Тем великолепнее выделяется ее письмо к Сент-Беву, написанное после смерти Латуша. Как только тот умер, этот неудержимо любопытный до всякого рода личных обстоятельств критик, этот «voyeur in psychologicis»* тотчас же обратился к Марселине с письмом, прося изобразить ему характер Латуша (как будто он и сам не знал его очень хорошо). Он надеялся исторгнуть у нее при этом какой-нибудь изобличающий возглас. И действительно, ее ответ превратился в потрясающую мольбу за умершего, который ее саму безмерно обижал и мучил; доброе, великодушное сердце бросается на защиту когда-то ненавистного человека, чтобы добиться хоть некоторого снисхождения к его памяти. Была ли упоминаемая ею обида той первой — обольщение и внезапный разрыв, или же она разумеет вторую, преследование им ее дочери, этого она не раскрывает в своем письме, которое говорит ясно лишь о благостном прощении и служит одним из важнейших документов ее жизненной трагедии.
к МУЖУ
6 мая 1839
С г. де Латушем я чувствую себя еще более стесненной, чем когда-либо, и поэтому кажусь, должно быть, сдержанной и холодной, чего я никак не могу преодолеть, хоть и люблю его
’Прозорливец по психологической части (фр.).
очень. Но к тем опасениям, которые нам и раньше внушал его характер, теперь присоединились ужасные признания этой несчастной дамы, и мое пребывание в этом имении меня крайне смущает.

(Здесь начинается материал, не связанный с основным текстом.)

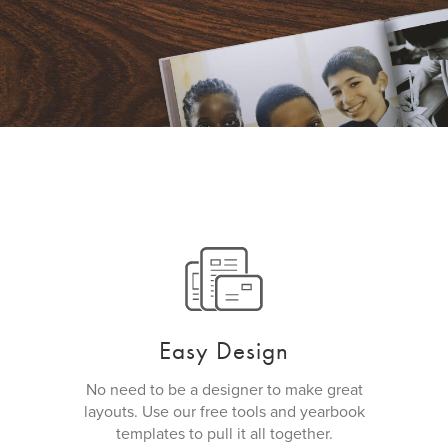
Easy Design
No need to be a designer to make great
layouts. Use our free tools and yearbook
templates to pull it all together.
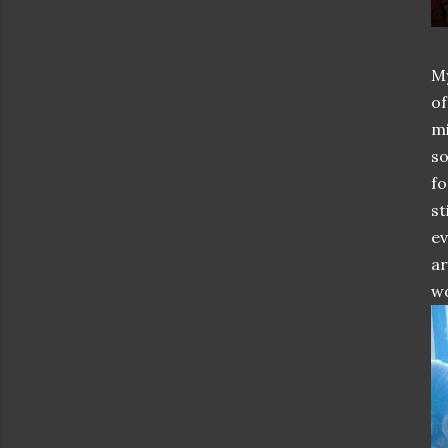
My
of
mi
so
fo
st
ev
ar
wo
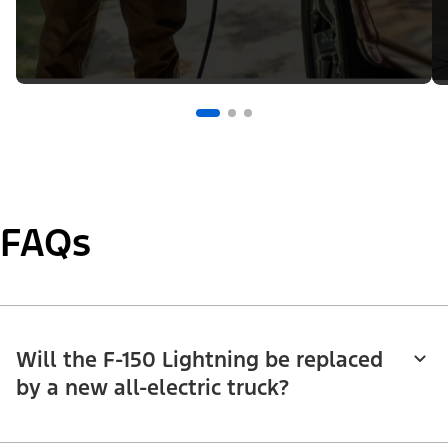
FAQs
Will the F-150 Lightning be replaced
by a new all-electric truck?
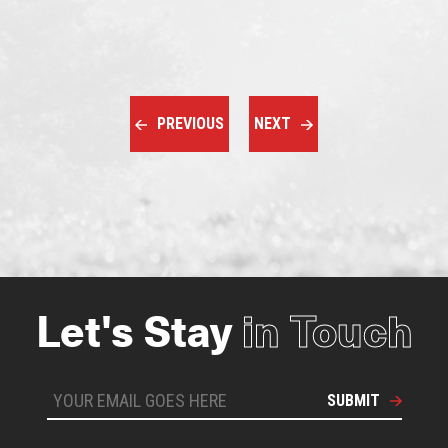
PREVIOUS
NEXT
Let's Stay
in Touch
SUBMIT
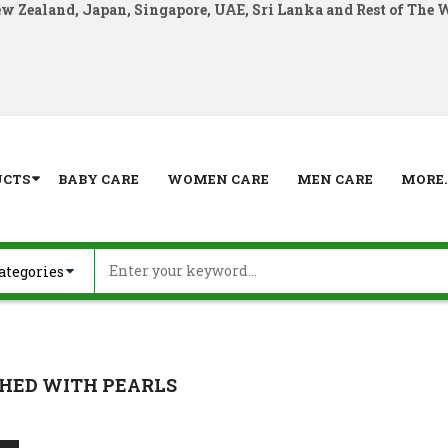
ew Zealand, Japan, Singapore, UAE, Sri Lanka and Rest of The 
UCTS
BABY CARE
WOMEN CARE
MEN CARE
MORE..
HED WITH PEARLS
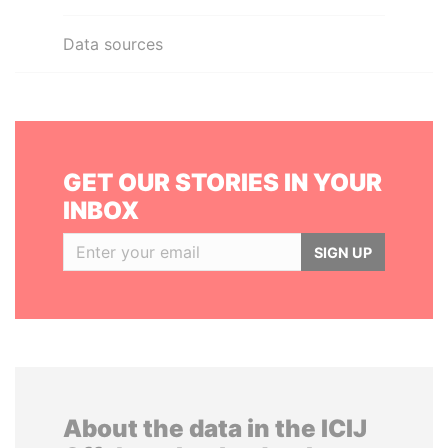
Data sources
GET OUR STORIES IN YOUR
INBOX
SIGN UP
About the data in the ICIJ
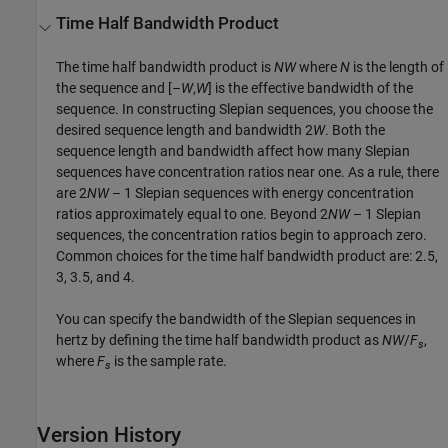
Time Half Bandwidth Product
The time half bandwidth product is
NW
where
N
is the length of
the sequence and [
–W
,
W
] is the effective bandwidth of the
sequence. In constructing Slepian sequences, you choose the
desired sequence length and bandwidth 2
W
. Both the
sequence length and bandwidth affect how many Slepian
sequences have concentration ratios near one. As a rule, there
are 2
NW
– 1 Slepian sequences with energy concentration
ratios approximately equal to one. Beyond 2
NW
– 1 Slepian
sequences, the concentration ratios begin to approach zero.
Common choices for the time half bandwidth product are: 2.5,
3, 3.5, and 4.
You can specify the bandwidth of the Slepian sequences in
hertz by defining the time half bandwidth product as
NW
/
F
,
s
where
F
is the sample rate.
s
Version History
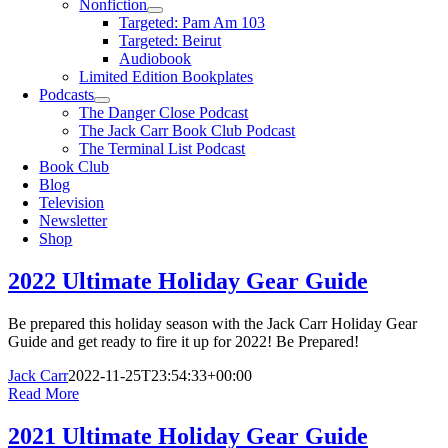
Nonfiction
Targeted: Pam Am 103
Targeted: Beirut
Audiobook
Limited Edition Bookplates
Podcasts
The Danger Close Podcast
The Jack Carr Book Club Podcast
The Terminal List Podcast
Book Club
Blog
Television
Newsletter
Shop
2022 Ultimate Holiday Gear Guide
Be prepared this holiday season with the Jack Carr Holiday Gear
Guide and get ready to fire it up for 2022! Be Prepared!
Jack Carr
2022-11-25T23:54:33+00:00
Read More
2021 Ultimate Holiday Gear Guide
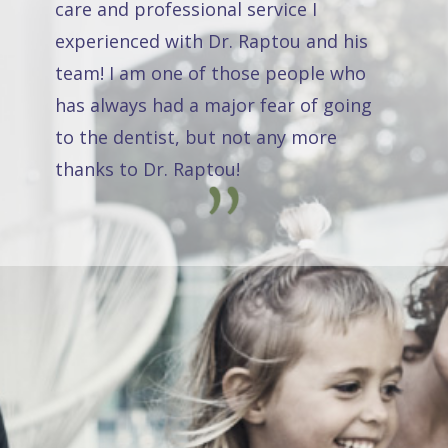
care and professional service I
experienced with Dr. Raptou and his
team! I am one of those people who
has always had a major fear of going
to the dentist, but not any more
thanks to Dr. Raptou!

Я ищу в своем уме и сердце, как мне поступить, чтобы не обидеть ни его, ни ее. От него мы видим доказательства преданности, на которые я должна отвечать признательностью, и когда я пытаюсь от них уклониться, он возражает, что это ты обязал его к ним на время твоего отсутствия. Теперь я знаю, что мой долг велит мне не становиться между двух сердец, которые могут сблизиться, ия ни в каком случае не должна туда возвращаться.
23 июля 1839
Как? Г. де Л... все еще тебе пишет? И он не в Берри? И он жалуется на мою суровость! Право же, мой добрый ангел, все это было бы похоже на шутку, если бы я не считала его очень дурным человеком. Клянусь тебе Богом, я встретила его со всевозможной учтивостью, мягко и заранее решив не показывать всего того презрения, которое он мне внушает. Он заходил к нам проститься перед деловой поездкой. Об этом мы еще поговорим. Ты от меня уже достаточно слышал, чтобы понять то справедливое недоверие, с которым я отношусь к этому характеру, преисполненному ненависти против всех решительно. Куда бы он ни проникал, всюду он вносил только смуту и горе. Поверь этому моему воплю отвращения и вспомни, что я всегда грешила разве лишь избытком снисходительности к злым душам. Щадя его, будем ему оказывать внешнее уважение, потому что превыше всего он ставит почет. Но быть близким с этим человеком! Но принимать от него услуги! Великий Боже, я предпочту просить милостыню! Браншю невинна, как новорожденный младенец, и Полина тоже. Я говорю это только тёбе, который меня с ним познакомил...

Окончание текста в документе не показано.